Thankfully Visual Studio .Net 2003 gave developers a shortcut, allowing for the enabling of Visual Styles through the Application object. (C# example: Application.EnableVisualStyles();) This covers all the controls you use, but leaves out a few things. For starters, XP icons in listviews. The only way to get an icon to showup, in a listview, is to use a manifest file. There is absolutely no way around it. (I'm still not sure why MS decided not to support embedding of manifests in the VS IDE. It seems so logical.)

But there is a solution. You can inject a manifest file into an existing .Net executable. Now the world can be free of married manifest files. Long live the single EXE files with visual styles support. Thank you Acoustic, whoever you are.

The Quest For Completion

Monday, September 20, 2004

My name is Jared and I suffer from Leonardo Da Vinci Syndrome. (Now where are the free drinks?) You might ask how this could be. I completed High School and College like many people. Sounds like I completed something doesn't it. In reality you just wait long enough and school throws you out with a piece of paper. I'm not quite sure why you hear about so many dropouts. Perhaps they only see the expectations and not the reality. Back to my point.

Half-completed projects and unfinished designs are everywhere. (I can no longer make out my desktop wallpaper because of all the icons.) This is a problem no employer will look kindly upon. So, I have designed a personalized solution.

Note: This solution will not work for everyone. "Leonardo Da Vinci
Syndrome" is a psychological issue whose solution must be tailored to the person and
problem, to build on his or her personal strengths. If your issue was not
completing sex, programming may not be your answer.

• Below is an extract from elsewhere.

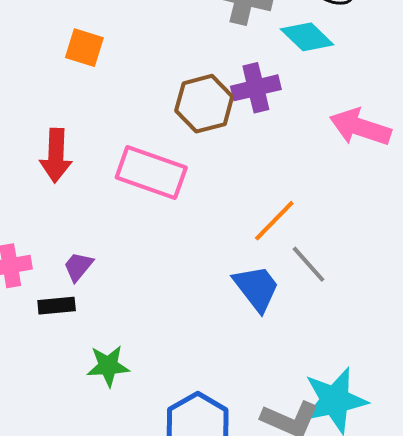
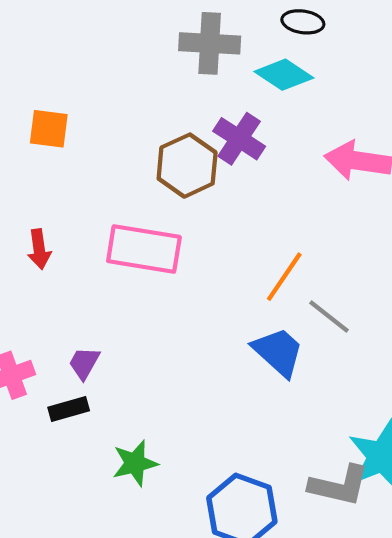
purple cross: (256, 88) -> (239, 139), turned -33
red arrow: (56, 156) -> (39, 249), size x0.7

My solution is simple. I will take my inspiration from the one thing I can consistently finish, video games. It's ingenious how a video game can pit one man versus an entire planet of identical monsters and have you still wanting to play after 10 mins. By breaking down a large task into smaller levels or tasks with finite completion points, anyone can conquer the world. (Actually, this is a proven technique for problem solving, but, like all things, it requires laborious practice.)

Step One
Major Goal: Complete Projects.
Programming projects lend themselves to my talents, interests, and future job, so I will choose programming projects.

Step Two
Arbitrary Breakdown: 5 military style ranks, right out of a game, consisting of 2 projects each.
I use five ranks instead of ten for the same reasons different pricing levels increase profits.

Step Three
Start Programming.

My first success was the program I use to track my progress. Boy was I wrong when I laughed at myself.

Private Jared

The Beginning

Saturday, September 18, 2004

In classic Red Dwarf I will begin this weblog with the destruction of my old weblog.